» Exercise requirements
The answer must consist of each line of the records below that contains the string "item".

» Data for the task
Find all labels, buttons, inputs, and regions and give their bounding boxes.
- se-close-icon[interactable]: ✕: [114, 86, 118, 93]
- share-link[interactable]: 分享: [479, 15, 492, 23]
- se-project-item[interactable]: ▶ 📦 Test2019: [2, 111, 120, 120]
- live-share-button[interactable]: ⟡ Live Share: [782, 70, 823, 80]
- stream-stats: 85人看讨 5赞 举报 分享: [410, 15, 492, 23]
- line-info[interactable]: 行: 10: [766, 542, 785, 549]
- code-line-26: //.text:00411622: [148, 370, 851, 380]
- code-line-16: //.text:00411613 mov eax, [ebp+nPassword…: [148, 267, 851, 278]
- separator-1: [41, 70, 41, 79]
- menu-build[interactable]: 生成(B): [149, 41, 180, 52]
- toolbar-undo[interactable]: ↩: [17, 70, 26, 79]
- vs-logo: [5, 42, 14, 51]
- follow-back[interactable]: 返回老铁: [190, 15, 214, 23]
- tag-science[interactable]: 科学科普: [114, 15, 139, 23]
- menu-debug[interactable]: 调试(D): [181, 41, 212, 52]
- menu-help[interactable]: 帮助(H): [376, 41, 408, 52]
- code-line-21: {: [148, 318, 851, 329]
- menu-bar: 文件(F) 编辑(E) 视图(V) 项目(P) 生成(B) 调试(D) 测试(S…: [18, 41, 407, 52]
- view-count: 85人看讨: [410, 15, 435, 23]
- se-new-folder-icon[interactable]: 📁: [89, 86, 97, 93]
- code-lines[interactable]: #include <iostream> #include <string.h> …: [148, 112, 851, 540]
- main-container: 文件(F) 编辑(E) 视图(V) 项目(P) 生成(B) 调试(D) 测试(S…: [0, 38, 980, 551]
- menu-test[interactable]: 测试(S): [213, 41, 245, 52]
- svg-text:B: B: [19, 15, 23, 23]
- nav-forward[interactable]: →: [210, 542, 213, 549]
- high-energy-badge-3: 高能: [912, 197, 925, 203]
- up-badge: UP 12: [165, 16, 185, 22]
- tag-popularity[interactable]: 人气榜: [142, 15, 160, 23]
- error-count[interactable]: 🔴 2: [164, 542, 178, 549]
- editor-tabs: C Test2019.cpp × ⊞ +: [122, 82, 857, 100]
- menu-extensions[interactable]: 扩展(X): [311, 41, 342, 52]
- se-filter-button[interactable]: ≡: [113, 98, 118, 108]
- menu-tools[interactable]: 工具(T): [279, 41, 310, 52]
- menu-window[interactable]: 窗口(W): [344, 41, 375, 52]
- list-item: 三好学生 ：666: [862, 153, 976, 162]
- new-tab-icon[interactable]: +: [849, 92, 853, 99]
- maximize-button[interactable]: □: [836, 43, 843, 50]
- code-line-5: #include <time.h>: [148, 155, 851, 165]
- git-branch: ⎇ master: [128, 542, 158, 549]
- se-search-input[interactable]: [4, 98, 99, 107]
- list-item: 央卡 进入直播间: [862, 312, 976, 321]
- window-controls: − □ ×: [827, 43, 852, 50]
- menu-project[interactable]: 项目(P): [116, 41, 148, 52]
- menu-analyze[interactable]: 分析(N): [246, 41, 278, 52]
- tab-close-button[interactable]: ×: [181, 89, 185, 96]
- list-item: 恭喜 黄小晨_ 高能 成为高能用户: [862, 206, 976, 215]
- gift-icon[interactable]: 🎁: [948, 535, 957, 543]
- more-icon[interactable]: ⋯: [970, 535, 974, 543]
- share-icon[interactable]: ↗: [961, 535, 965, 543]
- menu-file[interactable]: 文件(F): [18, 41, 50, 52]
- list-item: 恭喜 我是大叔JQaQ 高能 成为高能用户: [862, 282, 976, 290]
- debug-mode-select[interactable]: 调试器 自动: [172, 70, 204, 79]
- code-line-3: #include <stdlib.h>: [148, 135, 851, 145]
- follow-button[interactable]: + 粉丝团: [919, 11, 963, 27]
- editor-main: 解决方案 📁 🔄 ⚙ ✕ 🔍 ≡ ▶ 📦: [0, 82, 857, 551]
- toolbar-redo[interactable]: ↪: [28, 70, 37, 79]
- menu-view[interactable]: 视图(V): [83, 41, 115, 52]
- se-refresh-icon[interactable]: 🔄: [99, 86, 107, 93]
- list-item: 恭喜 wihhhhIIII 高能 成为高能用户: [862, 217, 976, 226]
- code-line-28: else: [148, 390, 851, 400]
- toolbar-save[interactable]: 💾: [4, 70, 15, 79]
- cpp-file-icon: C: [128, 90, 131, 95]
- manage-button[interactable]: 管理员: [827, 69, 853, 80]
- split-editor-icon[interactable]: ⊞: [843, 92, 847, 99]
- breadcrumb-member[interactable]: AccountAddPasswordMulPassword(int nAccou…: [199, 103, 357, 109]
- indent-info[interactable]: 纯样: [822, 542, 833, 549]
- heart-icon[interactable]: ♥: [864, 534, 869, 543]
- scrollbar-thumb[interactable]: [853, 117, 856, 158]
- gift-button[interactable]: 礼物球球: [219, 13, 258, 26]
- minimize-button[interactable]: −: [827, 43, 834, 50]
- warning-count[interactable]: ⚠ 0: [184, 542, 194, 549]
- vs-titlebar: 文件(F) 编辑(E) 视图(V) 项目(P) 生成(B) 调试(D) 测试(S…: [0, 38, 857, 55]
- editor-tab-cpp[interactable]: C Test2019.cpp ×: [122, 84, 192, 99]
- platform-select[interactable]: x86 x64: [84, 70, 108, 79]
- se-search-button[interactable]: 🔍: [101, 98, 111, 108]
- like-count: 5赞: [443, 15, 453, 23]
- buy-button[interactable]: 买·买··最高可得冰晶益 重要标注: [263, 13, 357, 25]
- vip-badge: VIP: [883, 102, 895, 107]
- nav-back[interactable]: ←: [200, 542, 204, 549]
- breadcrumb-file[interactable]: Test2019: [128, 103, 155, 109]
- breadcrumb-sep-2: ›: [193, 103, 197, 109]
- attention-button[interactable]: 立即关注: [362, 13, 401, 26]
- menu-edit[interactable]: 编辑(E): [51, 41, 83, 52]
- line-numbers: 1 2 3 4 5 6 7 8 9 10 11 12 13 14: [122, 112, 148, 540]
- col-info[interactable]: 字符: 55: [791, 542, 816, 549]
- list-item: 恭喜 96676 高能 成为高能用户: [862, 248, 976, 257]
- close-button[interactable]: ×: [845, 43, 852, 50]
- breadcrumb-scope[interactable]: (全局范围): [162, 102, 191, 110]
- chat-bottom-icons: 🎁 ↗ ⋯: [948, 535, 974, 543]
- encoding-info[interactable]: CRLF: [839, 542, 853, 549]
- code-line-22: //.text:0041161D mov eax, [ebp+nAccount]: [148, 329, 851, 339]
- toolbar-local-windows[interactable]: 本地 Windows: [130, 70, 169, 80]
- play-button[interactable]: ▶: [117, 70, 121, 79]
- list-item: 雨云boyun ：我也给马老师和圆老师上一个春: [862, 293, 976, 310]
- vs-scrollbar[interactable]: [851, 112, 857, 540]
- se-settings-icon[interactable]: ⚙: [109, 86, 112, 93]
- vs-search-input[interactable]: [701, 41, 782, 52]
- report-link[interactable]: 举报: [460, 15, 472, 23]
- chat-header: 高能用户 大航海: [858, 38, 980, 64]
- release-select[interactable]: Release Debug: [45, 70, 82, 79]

» Result
- se-project-item[interactable]: ▶ 📦 Test2019: [2, 111, 120, 120]
- list-item: 三好学生 ：666: [862, 153, 976, 162]
- list-item: 央卡 进入直播间: [862, 312, 976, 321]
- list-item: 恭喜 黄小晨_ 高能 成为高能用户: [862, 206, 976, 215]
- list-item: 恭喜 我是大叔JQaQ 高能 成为高能用户: [862, 282, 976, 290]
- list-item: 恭喜 wihhhhIIII 高能 成为高能用户: [862, 217, 976, 226]
- list-item: 恭喜 96676 高能 成为高能用户: [862, 248, 976, 257]
- list-item: 雨云boyun ：我也给马老师和圆老师上一个春: [862, 293, 976, 310]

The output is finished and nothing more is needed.